Attention to regressions has improved significantly over the last couple of years or so. They tend to be much more actively tracked, and the list of known regressions is consulted before kernel releases are made. The real problem, according to Andrew, is that any regressions which are still there after a release tend to fall off the list. Better attention to those problems would help to ensure that the quality of the kernel improved over time.

Index entries for this article
Kernel	Development model/Kernel quality

Regressions

Posted Nov 15, 2007 9:20 UTC (Thu) by jhellan (guest, #17103) [Link]

Regressions should be a priority. But they cannot be the only priority. A locomotive builder
who adopted that strategy in 1930 would be building the world's best locomotives by the time
they went out of business.

Email is the problem

Posted Nov 15, 2007 13:14 UTC (Thu) by Cato (guest, #7643) [Link] (3 responses)

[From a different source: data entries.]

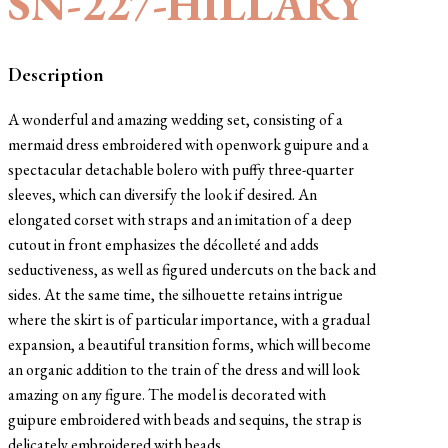
SN-227-HILLARY
Description
A wonderful and amazing wedding set, consisting of a
mermaid dress embroidered with openwork guipure and a
spectacular detachable bolero with puffy three-quarter
sleeves, which can diversify the look if desired. An
elongated corset with straps and an imitation of a deep
cutout in front emphasizes the décolleté and adds
seductiveness, as well as figured undercuts on the back and
sides. At the same time, the silhouette retains intrigue
where the skirt is of particular importance, with a gradual
expansion, a beautiful transition forms, which will become
an organic addition to the train of the dress and will look
amazing on any figure. The model is decorated with
guipure embroidered with beads and sequins, the strap is
delicately embroidered with beads.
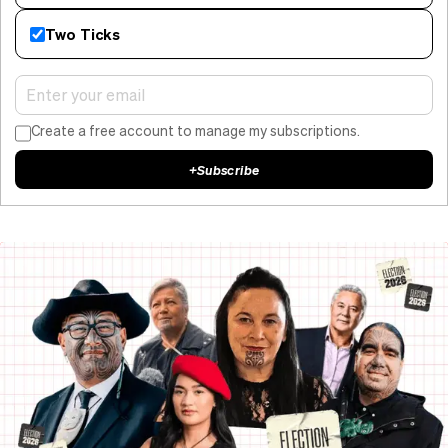
Two Ticks
Create a free account to manage my subscriptions.
+
Subscribe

Surely the problem is that email is a relatively blunt tool to track bugs and fixes?
Something web-based that lets you track the bug over time, relate it to duplicates, attach
patches, make comments, etc, would seem a better idea - by having subsystem tags such as SCSI
you could also enable smaller groups of developers to focus on their area.  Also, maybe the
kernel needs bug triage people who simply prioritise and tag bugs so they find their way to
the right developer community.

Email is the problem

Posted Nov 15, 2007 17:27 UTC (Thu) by iabervon (subscriber, #722) [Link] (2 responses)

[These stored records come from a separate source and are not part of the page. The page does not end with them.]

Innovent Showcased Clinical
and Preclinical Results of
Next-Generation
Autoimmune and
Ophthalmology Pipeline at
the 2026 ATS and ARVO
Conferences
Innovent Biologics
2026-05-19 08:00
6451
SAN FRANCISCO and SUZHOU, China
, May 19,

The original email in this thread was a list of bugs listed in the kernel bugzilla that had
gotten "no attention". As it turned out, many of the bugs had gotten attention in email from
developers, and some of them had been fixed. Of course, none of this was clear from the web
site, which isn't sufficiently useful for most people who actually fix bugs to bother using
for serious discussion.

The issue with using anything other than email is that people will pretty much never remember
to do any particular thing other than reading their email, and they only really look at the
main content of the email. They'll probably ignore links and attachments. And what they'd do
is a bunch of research and local work, and then reply to the email. Anything that depends on
some other way of getting people's attention or detecting their responses isn't going to work.

Email is the problem

Posted Nov 16, 2007 20:25 UTC (Fri) by oak (guest, #2786) [Link] (1 responses)

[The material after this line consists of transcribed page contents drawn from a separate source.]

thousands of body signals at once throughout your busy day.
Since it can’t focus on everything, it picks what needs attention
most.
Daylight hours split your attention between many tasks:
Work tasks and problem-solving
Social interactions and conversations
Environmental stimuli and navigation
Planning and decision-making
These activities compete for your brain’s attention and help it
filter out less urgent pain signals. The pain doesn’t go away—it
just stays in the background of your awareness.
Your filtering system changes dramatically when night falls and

Bugzilla works also through email, at least to an extent.
It could also be set to send mail/CC to LKML.

Email is the problem

Posted Nov 27, 2007 0:54 UTC (Tue) by Tara_Li (guest, #26706) [Link]

Perhaps the answer is a weekly summary/digest kind of report from each of the sub-lists, that
gets posted to the main list and any related lists (libata goes to the filesystems group, and
vice-versa), and a similar list from the main list going to the sublists...

Quality measurement suggestion

Posted Nov 15, 2007 13:19 UTC (Thu) by walles (guest, #954) [Link] (2 responses)

Measure how many bugs in the bugzilla get closed every month / week / whatever and make a
graph on the front page of http://bugzilla.kernel.org.

The number of closed bugs will go up if:
* The number of users / testers go up.
* The percentage of users / testers who report bugs go up.
* The quality of the bug reports go up.
* The percentage of bugs that actually get resolved go up.

This is easy to measure, it's related to the kernel quality, and it should be easy (for
somebody with access to http://bugzilla.kernel.org) to visualize.

Quality measurement suggestion

Posted Nov 15, 2007 14:38 UTC (Thu) by Lev (guest, #41433) [Link]

You missed that the number of closed bugs will also go up if:
* The number of bugs inserted by kernel developers goes up.

So, number-of-closed-bugs is certainly related to kernel quality, but not in a straightforward
manner.

Quality measurement suggestion

Posted Nov 15, 2007 17:44 UTC (Thu) by iabervon (subscriber, #722) [Link]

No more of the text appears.